We also did not include pediatric sites, which may have altered our results for this age group. Although our background rate of antibiotic prescribing was 45% (cough/URI at 47% and sore throat at 39%), which is a little lower than the national CDC estimates of 50%1, these rates were similar to the iCPR1 study. Although we did measure and observe no changes in follow-up visits to primary care, the emergency room or the hospital after iCPR encounters, we did not perform a manual chart review of follow-up visits to corroborate visit diagnoses. However, our prior studies had established the safety of the iCPR CDS, and the implemented tools are considered best practices11.

CONCLUSION

In conclusion, we demonstrated that a CDS tool iteratively adapted to diverse primary care workflows did not significantly reduce antibiotic prescribing for ARIs.

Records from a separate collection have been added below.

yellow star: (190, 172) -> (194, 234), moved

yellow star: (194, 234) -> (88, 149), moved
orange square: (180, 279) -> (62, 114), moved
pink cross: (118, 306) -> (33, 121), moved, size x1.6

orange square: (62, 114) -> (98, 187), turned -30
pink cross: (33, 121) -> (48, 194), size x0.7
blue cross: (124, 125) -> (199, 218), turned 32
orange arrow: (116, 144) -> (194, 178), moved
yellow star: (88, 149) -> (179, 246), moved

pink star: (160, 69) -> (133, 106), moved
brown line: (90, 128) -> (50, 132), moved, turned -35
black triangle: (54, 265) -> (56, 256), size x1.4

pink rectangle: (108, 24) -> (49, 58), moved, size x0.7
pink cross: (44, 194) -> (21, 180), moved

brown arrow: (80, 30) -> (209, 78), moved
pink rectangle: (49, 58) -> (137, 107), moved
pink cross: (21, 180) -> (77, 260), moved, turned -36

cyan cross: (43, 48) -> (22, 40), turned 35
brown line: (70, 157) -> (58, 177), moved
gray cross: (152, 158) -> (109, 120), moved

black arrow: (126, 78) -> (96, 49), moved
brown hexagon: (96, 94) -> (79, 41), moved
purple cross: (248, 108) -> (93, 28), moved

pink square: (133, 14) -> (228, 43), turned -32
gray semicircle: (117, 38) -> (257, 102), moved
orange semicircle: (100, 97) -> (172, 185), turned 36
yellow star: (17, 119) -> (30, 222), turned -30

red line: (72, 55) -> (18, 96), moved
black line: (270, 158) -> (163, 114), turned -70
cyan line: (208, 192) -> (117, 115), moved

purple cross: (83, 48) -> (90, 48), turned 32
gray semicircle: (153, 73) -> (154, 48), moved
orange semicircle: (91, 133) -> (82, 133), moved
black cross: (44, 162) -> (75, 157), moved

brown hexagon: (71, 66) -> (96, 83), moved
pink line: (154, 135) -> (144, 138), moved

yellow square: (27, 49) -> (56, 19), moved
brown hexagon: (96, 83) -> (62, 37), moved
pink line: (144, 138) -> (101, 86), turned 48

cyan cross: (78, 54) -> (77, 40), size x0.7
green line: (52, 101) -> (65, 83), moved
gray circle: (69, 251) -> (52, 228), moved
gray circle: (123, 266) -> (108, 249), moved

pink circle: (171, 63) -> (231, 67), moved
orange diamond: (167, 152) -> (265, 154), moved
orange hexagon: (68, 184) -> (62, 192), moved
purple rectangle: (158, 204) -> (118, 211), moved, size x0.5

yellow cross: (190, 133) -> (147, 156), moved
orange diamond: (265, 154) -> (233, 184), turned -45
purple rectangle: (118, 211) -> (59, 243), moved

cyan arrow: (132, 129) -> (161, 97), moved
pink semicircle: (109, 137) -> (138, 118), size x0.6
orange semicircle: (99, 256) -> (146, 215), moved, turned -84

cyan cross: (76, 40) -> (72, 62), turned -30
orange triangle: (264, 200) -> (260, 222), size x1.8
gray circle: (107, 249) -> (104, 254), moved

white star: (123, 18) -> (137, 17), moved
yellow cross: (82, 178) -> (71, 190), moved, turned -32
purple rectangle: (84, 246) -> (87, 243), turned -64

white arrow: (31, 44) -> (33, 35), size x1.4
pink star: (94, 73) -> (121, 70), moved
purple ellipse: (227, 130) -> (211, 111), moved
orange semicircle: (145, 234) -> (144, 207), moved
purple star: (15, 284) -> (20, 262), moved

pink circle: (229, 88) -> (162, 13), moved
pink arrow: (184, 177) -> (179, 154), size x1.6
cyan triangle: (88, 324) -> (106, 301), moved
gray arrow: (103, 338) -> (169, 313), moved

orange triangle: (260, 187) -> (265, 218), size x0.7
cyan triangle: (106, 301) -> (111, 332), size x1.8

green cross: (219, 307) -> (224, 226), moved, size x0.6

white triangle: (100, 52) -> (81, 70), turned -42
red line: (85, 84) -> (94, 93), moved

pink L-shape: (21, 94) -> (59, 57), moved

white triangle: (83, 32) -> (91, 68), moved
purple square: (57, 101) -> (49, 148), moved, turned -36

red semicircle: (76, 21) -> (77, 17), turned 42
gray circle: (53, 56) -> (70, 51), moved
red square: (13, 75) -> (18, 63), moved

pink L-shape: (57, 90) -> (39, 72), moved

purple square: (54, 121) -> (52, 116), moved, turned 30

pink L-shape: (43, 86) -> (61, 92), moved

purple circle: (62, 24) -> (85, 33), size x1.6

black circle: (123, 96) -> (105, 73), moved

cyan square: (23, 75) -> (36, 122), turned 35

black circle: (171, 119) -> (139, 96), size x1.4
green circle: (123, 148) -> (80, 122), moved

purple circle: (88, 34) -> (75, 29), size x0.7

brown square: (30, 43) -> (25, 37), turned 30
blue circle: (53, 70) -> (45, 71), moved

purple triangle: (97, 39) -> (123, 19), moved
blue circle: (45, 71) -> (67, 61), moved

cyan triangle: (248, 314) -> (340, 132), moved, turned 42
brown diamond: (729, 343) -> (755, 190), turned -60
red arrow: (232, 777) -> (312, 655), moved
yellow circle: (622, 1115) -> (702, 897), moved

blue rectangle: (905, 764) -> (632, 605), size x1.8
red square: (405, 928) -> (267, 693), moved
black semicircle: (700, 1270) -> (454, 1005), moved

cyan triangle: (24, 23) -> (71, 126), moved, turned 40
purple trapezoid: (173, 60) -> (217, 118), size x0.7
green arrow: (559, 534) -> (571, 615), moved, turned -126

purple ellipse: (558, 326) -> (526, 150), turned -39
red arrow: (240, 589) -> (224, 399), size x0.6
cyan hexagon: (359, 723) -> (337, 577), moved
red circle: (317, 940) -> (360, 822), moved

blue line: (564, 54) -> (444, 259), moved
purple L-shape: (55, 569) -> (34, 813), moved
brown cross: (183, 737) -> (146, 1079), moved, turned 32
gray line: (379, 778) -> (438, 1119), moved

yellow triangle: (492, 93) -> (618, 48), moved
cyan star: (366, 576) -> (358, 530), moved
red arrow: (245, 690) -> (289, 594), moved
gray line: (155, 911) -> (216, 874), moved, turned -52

This contradicted our previous single site study. Failure to change provider behavior was likely driven by low usage rates of the CDS tool; a phenomenon that may have been affected by system factors like alert fatigue and complexity of EHR workflows, patient factors such as patient expectations for antibiotics, and multiple provider factors. The observed drop in engagement with the CDS tools between studies suggests that the mixed results of other studies in this field may be in part due to the changing healthcare delivery context. Future CDS tools targeting antibiotic prescribing for ARIs will need to overcome these barriers to change provider-prescribing behavior and reduce inappropriate antibiotic prescribing. Potential next steps may include pivoting the target of the CDS from providers to other members of the care team who are less burdened by the barriers we observed.